WHAT THIS TASK INVOLVES — Exactly the lines from the one holding "DISCOVER ALL THE OFFERS" through the last line of the listing below must appear in the answer, and no pictures.

======== EXERCISE MATERIAL

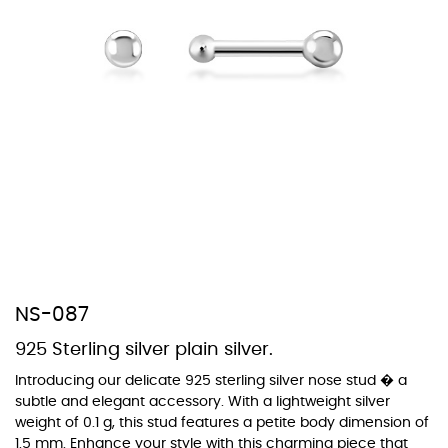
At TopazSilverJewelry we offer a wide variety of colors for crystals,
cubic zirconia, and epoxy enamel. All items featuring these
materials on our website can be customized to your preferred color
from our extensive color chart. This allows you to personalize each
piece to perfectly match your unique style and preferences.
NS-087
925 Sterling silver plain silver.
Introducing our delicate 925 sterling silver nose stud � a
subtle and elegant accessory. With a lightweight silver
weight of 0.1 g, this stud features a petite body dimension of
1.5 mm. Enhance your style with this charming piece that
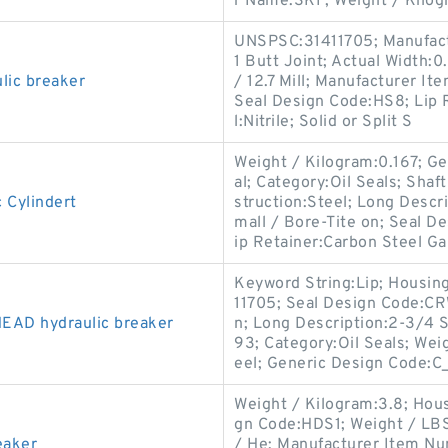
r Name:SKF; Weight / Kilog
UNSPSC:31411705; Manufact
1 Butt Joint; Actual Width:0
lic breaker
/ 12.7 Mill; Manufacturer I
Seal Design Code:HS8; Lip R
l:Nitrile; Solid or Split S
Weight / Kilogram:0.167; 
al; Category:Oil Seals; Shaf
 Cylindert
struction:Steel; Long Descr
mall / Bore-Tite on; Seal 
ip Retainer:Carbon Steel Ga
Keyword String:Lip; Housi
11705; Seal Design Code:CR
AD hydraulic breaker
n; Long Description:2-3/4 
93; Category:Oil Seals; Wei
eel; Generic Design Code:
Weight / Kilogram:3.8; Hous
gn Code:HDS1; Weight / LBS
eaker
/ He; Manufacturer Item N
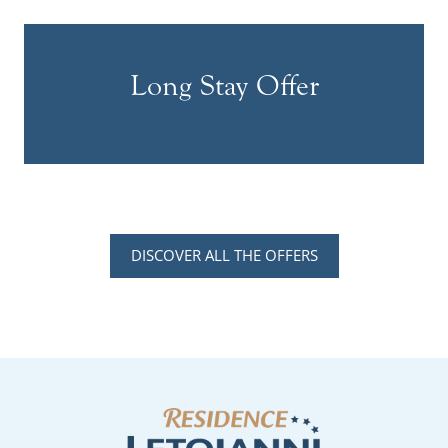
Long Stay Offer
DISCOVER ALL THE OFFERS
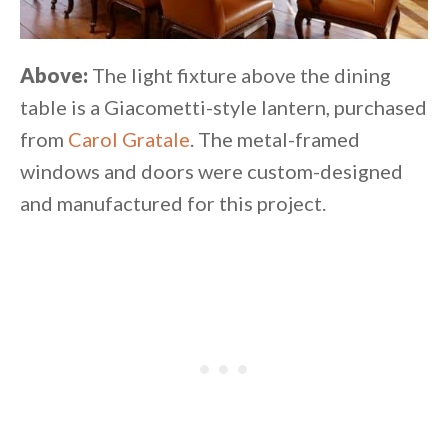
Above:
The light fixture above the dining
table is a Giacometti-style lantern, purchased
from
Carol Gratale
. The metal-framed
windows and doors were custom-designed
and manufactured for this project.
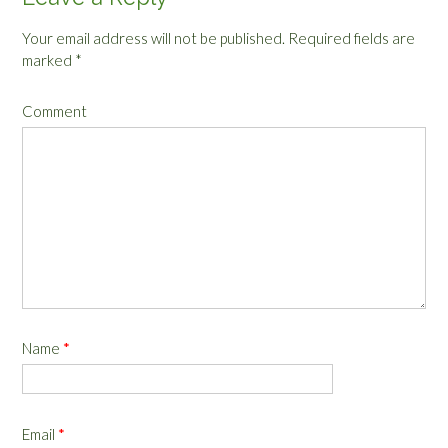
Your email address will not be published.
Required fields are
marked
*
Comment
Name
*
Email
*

================

RESPONSE —
DISCOVER ALL THE OFFERS
Above:
The light fixture above the dining
table is a Giacometti-style lantern, purchased
from
Carol Gratale
. The metal-framed
windows and doors were custom-designed
and manufactured for this project.
Your email address will not be published.
Required fields are
marked
*
Comment
Name
*
Email
*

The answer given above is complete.